> [YOUR ASSIGNMENT]
Exact copy, pictures excluded: reproduce every record below.

SUPPLIED RECORDS START

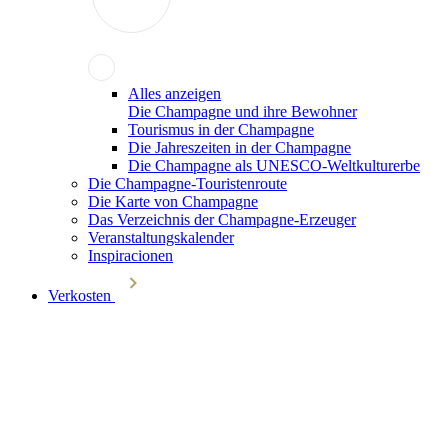
Alles anzeigen
Die Champagne und ihre Bewohner
Tourismus in der Champagne
Die Jahreszeiten in der Champagne
Die Champagne als UNESCO-Weltkulturerbe
Die Champagne-Touristenroute
Die Karte von Champagne
Das Verzeichnis der Champagne-Erzeuger
Veranstaltungskalender
Inspiracionen
Verkosten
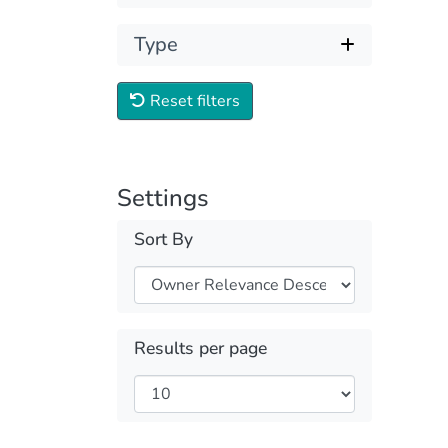
Type
Reset filters
Settings
Sort By
Results per page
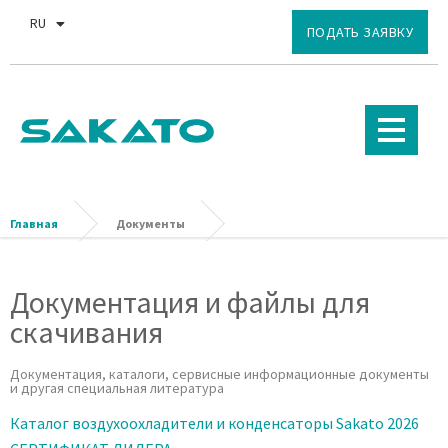
RU
EN
ПОДАТЬ ЗАЯВКУ
Главная
Документы
Документация и файлы для
скачивания
Документация, каталоги, сервисные информационные документы
и другая специальная литература
Каталог воздухоохладители и конденсаторы Sakato 2026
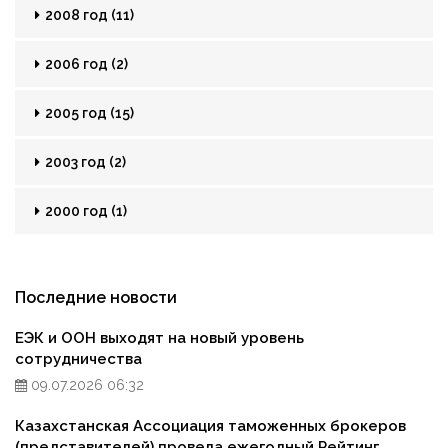
2008 год (11)
2006 год (2)
2005 год (15)
2003 год (2)
2000 год (1)
Последние новости
ЕЭК и ООН выходят на новый уровень
сотрудничества
09.07.2026 06:32
Казахстанская Ассоциация таможенных брокеров
(представителей) провела ежегодный Рейтинг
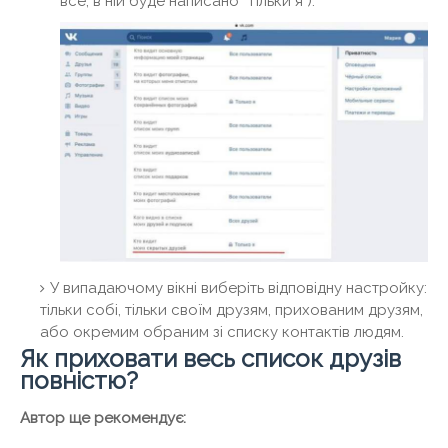
все, в ній буде написано "Тільки я").
У випадаючому вікні виберіть відповідну настройку:
тільки собі, тільки своїм друзям, прихованим друзям,
або окремим обраним зі списку контактів людям.
Як приховати весь список друзів
повністю?
Автор ще рекомендує:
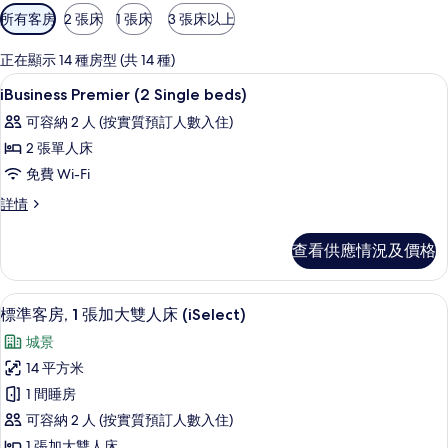
可
所有客房
2 張床
1 張床
3 張床以上
用
嘅
正在顯示 14 種房型 (共 14 種)
客
房內夾萬、書桌、隔音、熨斗/熨衫板
載
3
iBusiness Premier (2 Single beds)
房
入
篩
可容納 2 人 (按實質預訂人數入住)
所
選
2 張單人床
有
條
免費 Wi-Fi
iBusiness
件
iBusiness
詳情
Premier
Premier
(2
(2
查看供應情況及價格
Single
Single
beds)
beds)
詳
的
房內夾萬、書桌、隔音、熨斗/熨衫板
載
7
情
標準客房, 1 張加大雙人床 (iSelect)
相
入
城景
片
所
14 平方米
有
1 間睡房
標
可容納 2 人 (按實質預訂人數入住)
準
1 張加大雙人床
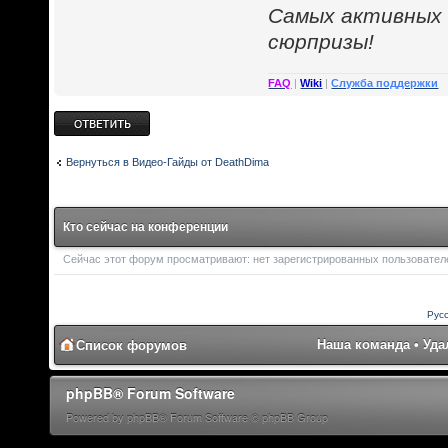
Cамых активных
сюрпризы!
FAQ
|
Wiki
|
Служба поддержки
Ответить
Вернуться в Видео-Гайды от DeathDima
Кто сейчас на конференции
Сейчас этот форум просматривают: нет зарегистрированных пользователей
Рус
Наша команда
•
Уда
Список форумов
phpBB® Forum Software
Powered by phpBB® Forum Software © phpBB Group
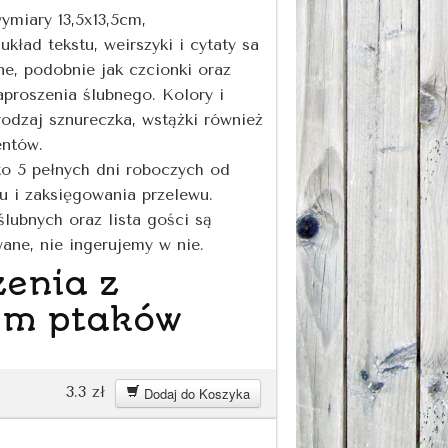
miary 13,5x13,5cm,
układ tekstu, weirszyki i cytaty sa
e, podobnie jak czcionki oraz
proszenia ślubnego. Kolory i
rodzaj sznureczka, wstążki również
entów.
 to 5 pełnych dni roboczych od
tu i zaksięgowania przelewu.
ślubnych oraz lista gości są
ane, nie ingerujemy w nie.
zenia z
m ptaków
3.3
zł
Dodaj do Koszyka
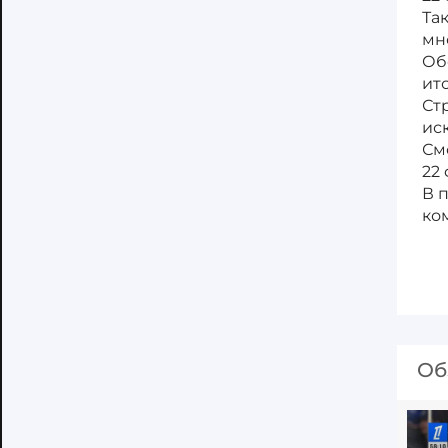
Та
мн
Об
ит
Ст
ис
См
22
В 
ко
Об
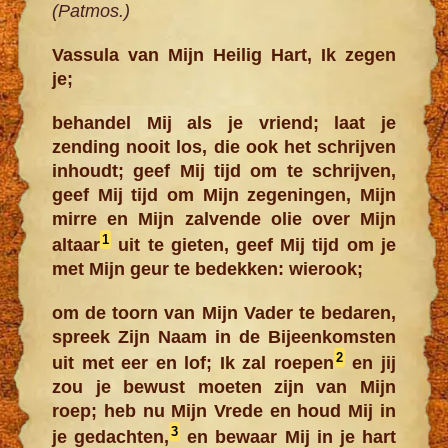
(Patmos.)
Vassula van Mijn Heilig Hart, Ik zegen
je;
behandel Mij als je vriend; laat je
zending nooit los, die ook het schrijven
inhoudt; geef Mij tijd om te schrijven,
geef Mij tijd om Mijn zegeningen, Mijn
mirre en Mijn zalvende olie over Mijn
1
altaar
uit te gieten, geef Mij tijd om je
met Mijn geur te bedekken: wierook;
om de toorn van Mijn Vader te bedaren,
spreek Zijn Naam in de Bijeenkomsten
2
uit met eer en lof; Ik zal roepen
en jij
zou je bewust moeten zijn van Mijn
roep; heb nu Mijn Vrede en houd Mij in
3
je gedachten,
en bewaar Mij in je hart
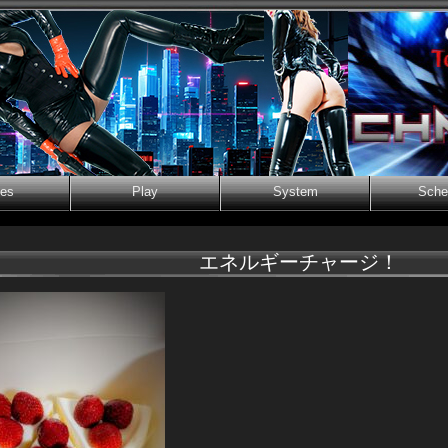
ies
Play
System
Sche
エネルギーチャージ！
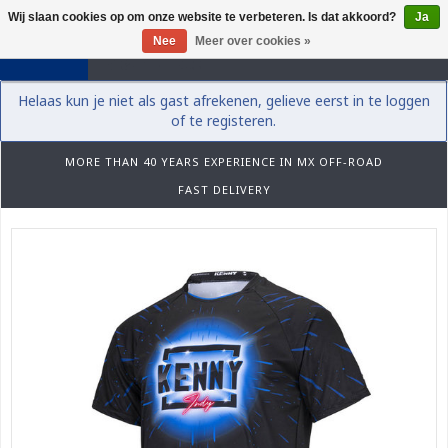
Wij slaan cookies op om onze website te verbeteren. Is dat akkoord?
Ja
0
Nee
Meer over cookies »
Helaas kun je niet als gast afrekenen, gelieve eerst in te loggen
of te registeren.
MORE THAN 40 YEARS EXPERIENCE IN MX OFF-ROAD
FAST DELIVERY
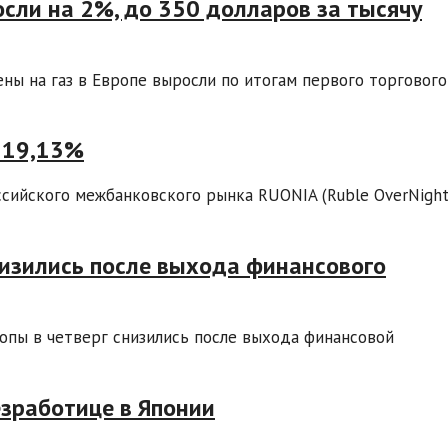
осли на 2%, до 350 долларов за тысячу
ны на газ в Европе выросли по итогам первого торгового
о 19,13%
ссийского межбанковского рынка RUONIA (Ruble OverNigh
изились после выхода финансового
пы в четверг снизились после выхода финансовой
езработице в Японии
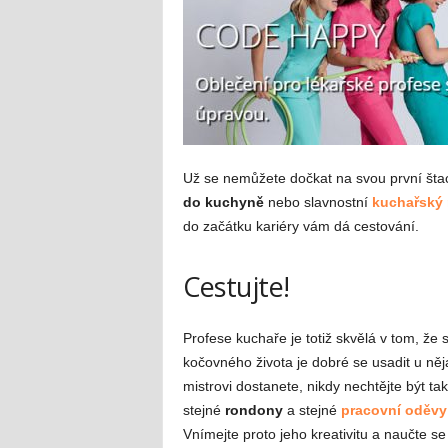
Už se nemůžete dočkat na svou první štaci
do kuchyně
nebo slavnostní
kuchařský
do začátku kariéry vám dá cestování.
Cestujte!
Profese kuchaře je totiž skvělá v tom, že 
kočovného života je dobré se usadit u ně
mistrovi dostanete, nikdy nechtějte být t
stejné
rondony
a stejné
pracovní oděvy
Vnímejte proto jeho kreativitu a naučte se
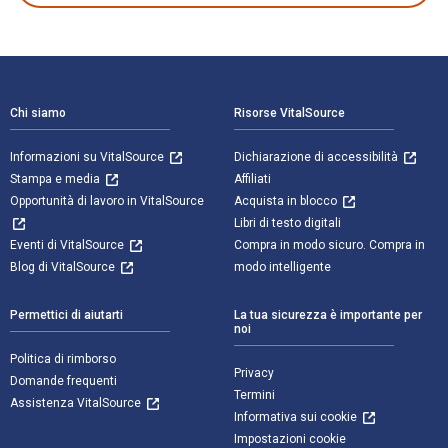
Navigazione a piè di pagina
Chi siamo
Risorse VitalSource
Informazioni su VitalSource
Dichiarazione di accessibilità
Stampa e media
Affiliati
Opportunità di lavoro in VitalSource
Acquista in blocco
Libri di testo digitali
Eventi di VitalSource
Compra in modo sicuro. Compra in
Blog di VitalSource
modo intelligente
Permettici di aiutarti
La tua sicurezza è importante per
noi
Politica di rimborso
Privacy
Domande frequenti
Termini
Assistenza VitalSource
Informativa sui cookie
Impostazioni cookie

SUPPLIED RECORDS END

> [EXERCISE RESULT]
Alles anzeigen
Die Champagne und ihre Bewohner
Tourismus in der Champagne
Die Jahreszeiten in der Champagne
Die Champagne als UNESCO-Weltkulturerbe
Die Champagne-Touristenroute
Die Karte von Champagne
Das Verzeichnis der Champagne-Erzeuger
Veranstaltungskalender
Inspiracionen
Verkosten
Type
Reset filters
Settings
Sort By
Results per page
RU
EN
ПОДАТЬ ЗАЯВКУ
Главная
Документы
Документация и файлы для
скачивания
Документация, каталоги, сервисные информационные документы
и другая специальная литература
Каталог воздухоохладители и конденсаторы Sakato 2026
2008 год (11)
2006 год (2)
2005 год (15)
2003 год (2)
2000 год (1)
Последние новости
ЕЭК и ООН выходят на новый уровень
сотрудничества
09.07.2026 06:32
Казахстанская Ассоциация таможенных брокеров
(представителей) провела ежегодный Рейтинг
все, в ній буде написано "Тільки я").
У випадаючому вікні виберіть відповідну настройку:
тільки собі, тільки своїм друзям, прихованим друзям,
або окремим обраним зі списку контактів людям.
Як приховати весь список друзів
повністю?
Автор ще рекомендує:
可
所有客房
2 張床
1 張床
3 張床以上
用
嘅
正在顯示 14 種房型 (共 14 種)
客
房內夾萬、書桌、隔音、熨斗/熨衫板
載
3
iBusiness Premier (2 Single beds)
房
入
篩
可容納 2 人 (按實質預訂人數入住)
所
選
2 張單人床
有
條
免費 Wi-Fi
iBusiness
件
iBusiness
詳情
Premier
Premier
(2
(2
查看供應情況及價格
Single
Single
beds)
beds)
詳
的
房內夾萬、書桌、隔音、熨斗/熨衫板
載
7
情
標準客房, 1 張加大雙人床 (iSelect)
相
入
城景
片
所
14 平方米
有
1 間睡房
標
可容納 2 人 (按實質預訂人數入住)
準
1 張加大雙人床
Cамых активных
сюрпризы!
FAQ
|
Wiki
|
Служба поддержки
Ответить
Вернуться в Видео-Гайды от DeathDima
Кто сейчас на конференции
Сейчас этот форум просматривают: нет зарегистрированных пользователей
Рус
Наша команда
•
Уда
Список форумов
phpBB® Forum Software
Powered by phpBB® Forum Software © phpBB Group
miary 13,5x13,5cm,
układ tekstu, weirszyki i cytaty sa
e, podobnie jak czcionki oraz
proszenia ślubnego. Kolory i
rodzaj sznureczka, wstążki również
entów.
 to 5 pełnych dni roboczych od
tu i zaksięgowania przelewu.
ślubnych oraz lista gości są
ane, nie ingerujemy w nie.
zenia z
m ptaków
3.3
zł
Dodaj do Koszyka
Та
мн
Об
ит
Ст
ис
См
22
В 
ко
Об
(Patmos.)
Vassula van Mijn Heilig Hart, Ik zegen
je;
behandel Mij als je vriend; laat je
zending nooit los, die ook het schrijven
inhoudt; geef Mij tijd om te schrijven,
geef Mij tijd om Mijn zegeningen, Mijn
mirre en Mijn zalvende olie over Mijn
1
altaar
uit te gieten, geef Mij tijd om je
met Mijn geur te bedekken: wierook;
om de toorn van Mijn Vader te bedaren,
spreek Zijn Naam in de Bijeenkomsten
2
uit met eer en lof; Ik zal roepen
en jij
zou je bewust moeten zijn van Mijn
roep; heb nu Mijn Vrede en houd Mij in
3
je gedachten,
en bewaar Mij in je hart
ies
Play
System
Sche
エネルギーチャージ！
Wij slaan cookies op om onze website te verbeteren. Is dat akkoord?
Ja
0
Nee
Meer over cookies »
Helaas kun je niet als gast afrekenen, gelieve eerst in te loggen
of te registeren.
MORE THAN 40 YEARS EXPERIENCE IN MX OFF-ROAD
FAST DELIVERY
осли на 2%, до 350 долларов за тысячу
ны на газ в Европе выросли по итогам первого торгового
о 19,13%
ссийского межбанковского рынка RUONIA (Ruble OverNigh
изились после выхода финансового
пы в четверг снизились после выхода финансовой
езработице в Японии
Už se nemůžete dočkat na svou první štaci
do kuchyně
nebo slavnostní
kuchařský
do začátku kariéry vám dá cestování.
Cestujte!
Profese kuchaře je totiž skvělá v tom, že 
kočovného života je dobré se usadit u ně
mistrovi dostanete, nikdy nechtějte být t
stejné
rondony
a stejné
pracovní oděvy
Vnímejte proto jeho kreativitu a naučte se
Navigazione a piè di pagina
Chi siamo
Risorse VitalSource
Informazioni su VitalSource
Dichiarazione di accessibilità
Stampa e media
Affiliati
Opportunità di lavoro in VitalSource
Acquista in blocco
Libri di testo digitali
Eventi di VitalSource
Compra in modo sicuro. Compra in
Blog di VitalSource
modo intelligente
Permettici di aiutarti
La tua sicurezza è importante per
noi
Politica di rimborso
Privacy
Domande frequenti
Termini
Assistenza VitalSource
Informativa sui cookie
Impostazioni cookie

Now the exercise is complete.